Tato di Indonesia pernah diasosiasikan dengan premanisme. Pada era '80-an, mereka yang bertato dianggap layak meregang nyawa di tangan para penembak misterius besutan Orde Baru.
Namun, persepsi tato semakin bergeser dari masa ke masa. Seiring dengan keterbukaan informasi dan referensi, pengguna tato kian meluas. Karenanya, budaya tato terus merenggang dari kesan preman.
SCROLL TO CONTINUE WITH CONTENT
Ignatius Aditya, peneliti dari Jakarta Center for Cultural Studies menuturkan, kini tato semakin jauh dari impresi menyeramkan. Hal ini berhubungan pemaknaan tato yang terus bergeser. Tato yang dulu dimaknai sebagai pemberontakan, kini tak lebih dari bentuk konsumerisme semata.
"Tato itu sebagai tidak ubahnya kayak beli baju. Itu merepresentasikan bagaimana dia menggunakan itu sebagai tren atau sebagai ekspresi, ekspresi tren tertentu hingga akhirnya yaitu tidak ubahnya sebagai konsumerisme. Dan juga akhirnya dikemas sedemikian rupa dengan narasi-narasi tertentu hingga akhirnya tidak lagi menyeramkan," tutur Adit dalam Sudut Pandang detikcom, Minggu (12/2).
Hal serupa juga dijelaskan seniman tato Jessica Johanna. Ia menuturkan, tato adalah bagian dari tren. Referensi desain tato pun banyak bertebaran di media sosial, sehingga para peminat bisa lebih mudah menentukan gaya yang paling cocok untuk dirinya.
"Karena tato studio juga udah makin banyak, menurut aku anak-anak muda sekarang lebih nggak terlalu mikir kalau mau tato.
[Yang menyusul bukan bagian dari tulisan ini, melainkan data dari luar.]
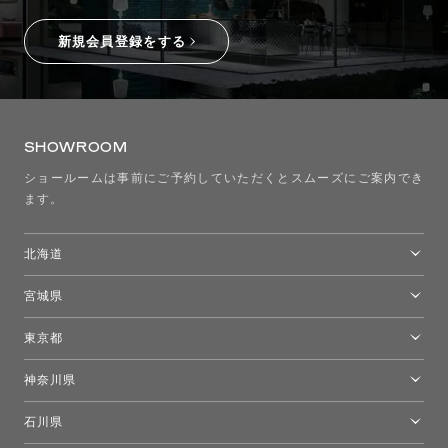
新規会員登録をする
SHOWROOM
ショールームは事前にご予約していただくとスムーズにご案内でき
ます。
北海道
トーヨーキッチンスタイルショップ札幌
宮城県
仙台ショールーム
東京都
東京ショールーム
神奈川県
カルテル東京
[移転準備のため休館中]トーヨーキッチンスタイルショップ箱根
モーイ東京
石川県
キーブー東京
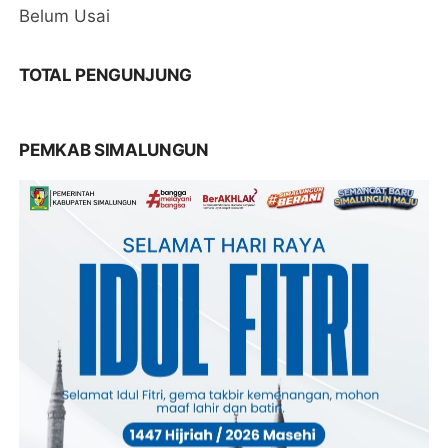
Belum Usai
TOTAL PENGUNJUNG
PEMKAB SIMALUNGUN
Pokoknya lebih gampang dicapai lah tato itu, nggak kayak dulu kalau mau tato kan kayak underground, diam-diam gitu kan. Dan karena Pinterest dan sosmed juga, tato tuh jatuhnya jadi trendy ya, tato kecil-kecil, tato satu gambar di Pinterest tuh yang di-request sama orang tuh bisa berkali-kali," tutur wanita yang biasa dikenal sebagai Jessicavije ini.
Selain tren, tato juga merupakan ekspresi diri. Maka, tak jarang peminat tato menginginkan ornamen yang unik dan satu-satunya.
Untuk itu, masing-masing seniman tato memiliki gaya ilustrasinya sendiri. Pada praktiknya, Jessica menyarankan agar para peminat bebas berkolaborasi dengan seniman tato yang dianggap mampu mewujudkan visi dari tato yang ingin dibuat.
"Ngobrol sama artist-nya, pengin objeknya kayak apa. Nanti let the artist draw a unique piece for you, gitu. Jadi kalau saran aku sih jangan sembarang natonya, cari artis yang benar-benar kamu suka artwork-nya, terus collab sama dia," ujar Jessica.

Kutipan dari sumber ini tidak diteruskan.